=== Task data ===
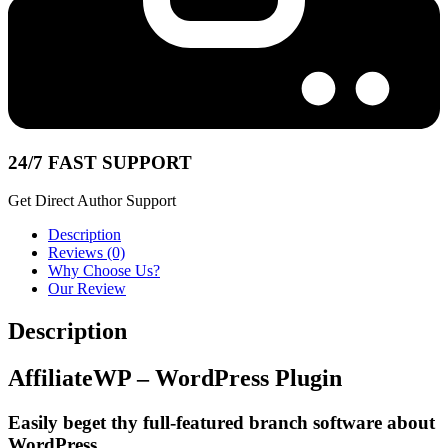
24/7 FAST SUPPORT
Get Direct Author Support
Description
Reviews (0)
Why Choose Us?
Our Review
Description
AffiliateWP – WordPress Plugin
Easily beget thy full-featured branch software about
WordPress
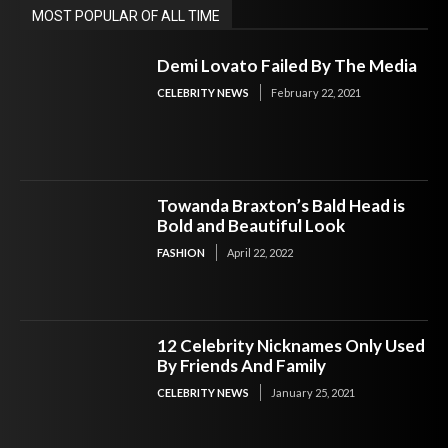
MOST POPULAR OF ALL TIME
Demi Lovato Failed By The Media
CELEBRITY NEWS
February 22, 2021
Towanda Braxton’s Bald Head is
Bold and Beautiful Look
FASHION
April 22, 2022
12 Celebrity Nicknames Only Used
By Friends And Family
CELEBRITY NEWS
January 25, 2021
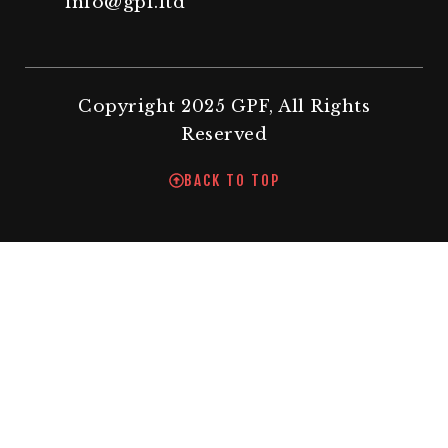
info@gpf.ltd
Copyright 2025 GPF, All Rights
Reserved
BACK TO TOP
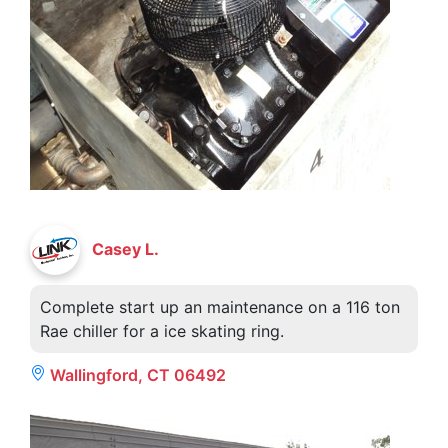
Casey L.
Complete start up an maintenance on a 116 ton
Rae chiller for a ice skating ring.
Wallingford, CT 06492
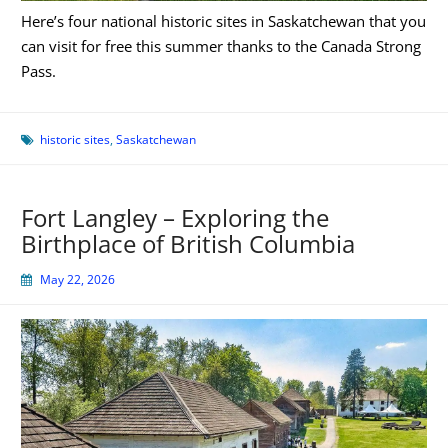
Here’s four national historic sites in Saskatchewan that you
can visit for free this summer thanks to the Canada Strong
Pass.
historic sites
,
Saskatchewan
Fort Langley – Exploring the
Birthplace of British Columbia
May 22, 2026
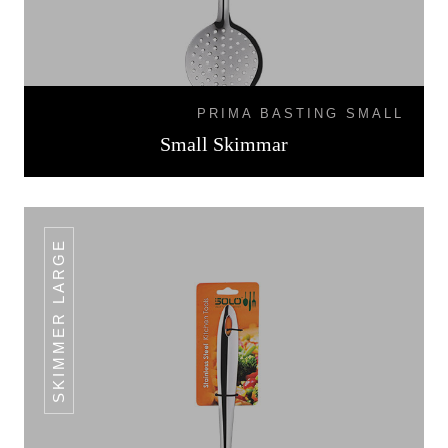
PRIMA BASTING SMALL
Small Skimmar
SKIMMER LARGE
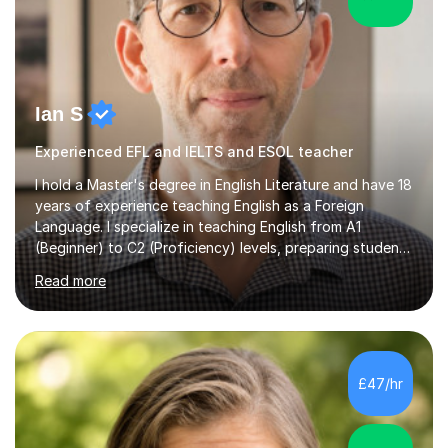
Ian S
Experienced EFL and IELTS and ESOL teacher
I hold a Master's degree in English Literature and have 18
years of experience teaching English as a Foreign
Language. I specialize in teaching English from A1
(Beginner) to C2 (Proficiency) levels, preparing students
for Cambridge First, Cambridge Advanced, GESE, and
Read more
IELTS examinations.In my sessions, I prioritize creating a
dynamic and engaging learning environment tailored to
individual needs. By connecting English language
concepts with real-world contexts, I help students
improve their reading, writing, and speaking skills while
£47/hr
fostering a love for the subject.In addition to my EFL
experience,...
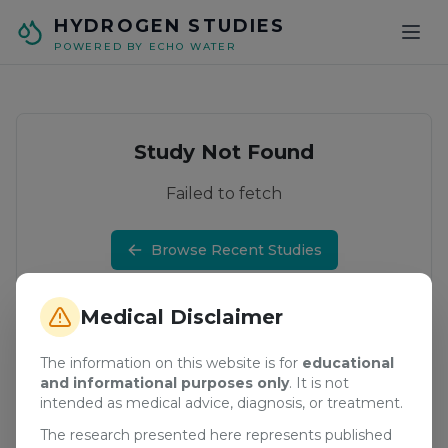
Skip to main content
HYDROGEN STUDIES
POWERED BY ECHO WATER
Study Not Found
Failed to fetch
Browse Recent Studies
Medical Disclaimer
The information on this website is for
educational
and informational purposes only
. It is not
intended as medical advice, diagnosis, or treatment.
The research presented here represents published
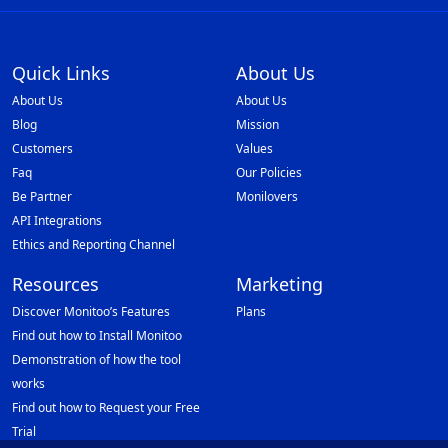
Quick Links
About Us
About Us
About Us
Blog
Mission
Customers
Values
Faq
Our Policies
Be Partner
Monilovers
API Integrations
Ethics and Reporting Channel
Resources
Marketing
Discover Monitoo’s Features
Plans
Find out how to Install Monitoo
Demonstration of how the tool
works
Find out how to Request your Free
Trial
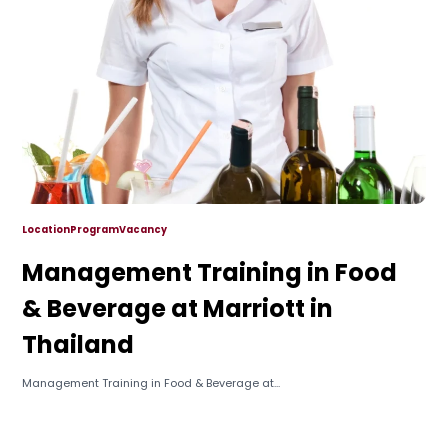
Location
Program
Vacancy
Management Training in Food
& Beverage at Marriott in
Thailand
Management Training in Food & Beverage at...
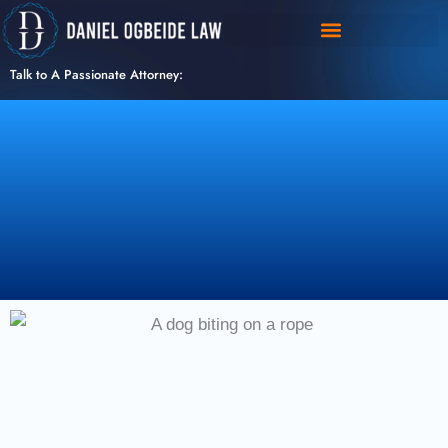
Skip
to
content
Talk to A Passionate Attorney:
===
=== Task data ===
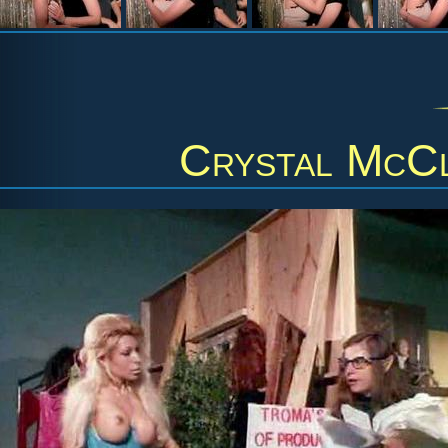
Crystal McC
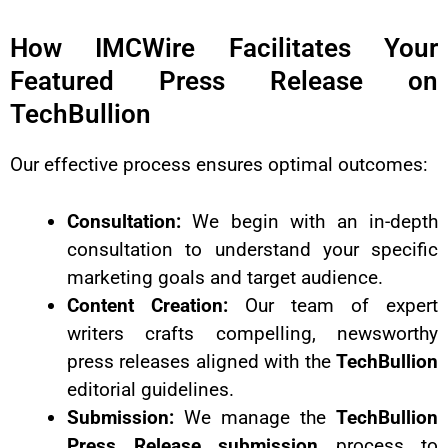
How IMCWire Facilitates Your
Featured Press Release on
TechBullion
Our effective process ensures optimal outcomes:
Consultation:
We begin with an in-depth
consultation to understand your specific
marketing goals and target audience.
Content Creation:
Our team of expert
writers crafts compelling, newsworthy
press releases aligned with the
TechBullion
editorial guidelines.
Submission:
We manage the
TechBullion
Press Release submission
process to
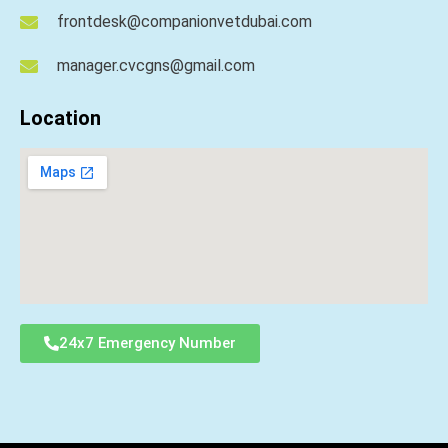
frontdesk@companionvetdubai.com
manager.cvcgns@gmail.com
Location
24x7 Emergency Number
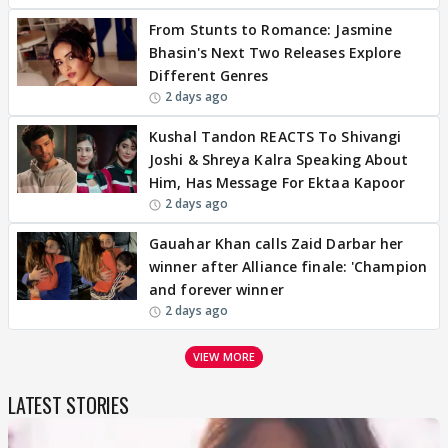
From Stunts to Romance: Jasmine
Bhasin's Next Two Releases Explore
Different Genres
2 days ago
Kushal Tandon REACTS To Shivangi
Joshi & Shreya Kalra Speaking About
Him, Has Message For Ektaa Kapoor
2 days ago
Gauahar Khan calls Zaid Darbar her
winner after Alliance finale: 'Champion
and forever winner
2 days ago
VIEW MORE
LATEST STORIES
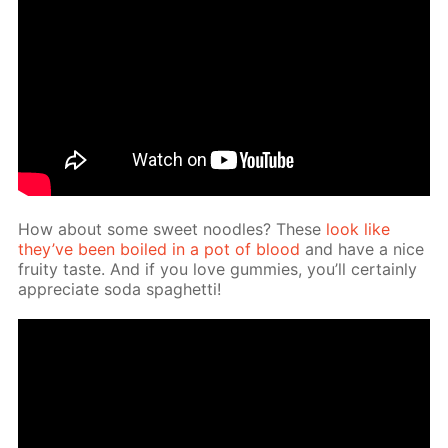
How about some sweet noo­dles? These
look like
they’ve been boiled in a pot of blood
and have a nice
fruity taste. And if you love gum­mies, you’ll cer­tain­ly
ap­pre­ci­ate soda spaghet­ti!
===
• _Problem description_
Go to the line above holding "marketing goals and target audience.", then copy exactly each line down to and including the one holding "LATEST STORIES", leaving pictures out.

• _Your solution_
marketing goals and target audience.
Content Creation:
Our team of expert
writers crafts compelling, newsworthy
press releases aligned with the
TechBullion
editorial guidelines.
Submission:
We manage the
TechBullion
Press Release submission
process to
frontdesk@companionvetdubai.com
manager.cvcgns@gmail.com
Location
24x7 Emergency Number
From Stunts to Romance: Jasmine
Bhasin's Next Two Releases Explore
Different Genres
2 days ago
Kushal Tandon REACTS To Shivangi
Joshi & Shreya Kalra Speaking About
Him, Has Message For Ektaa Kapoor
2 days ago
Gauahar Khan calls Zaid Darbar her
winner after Alliance finale: 'Champion
and forever winner
2 days ago
VIEW MORE
LATEST STORIES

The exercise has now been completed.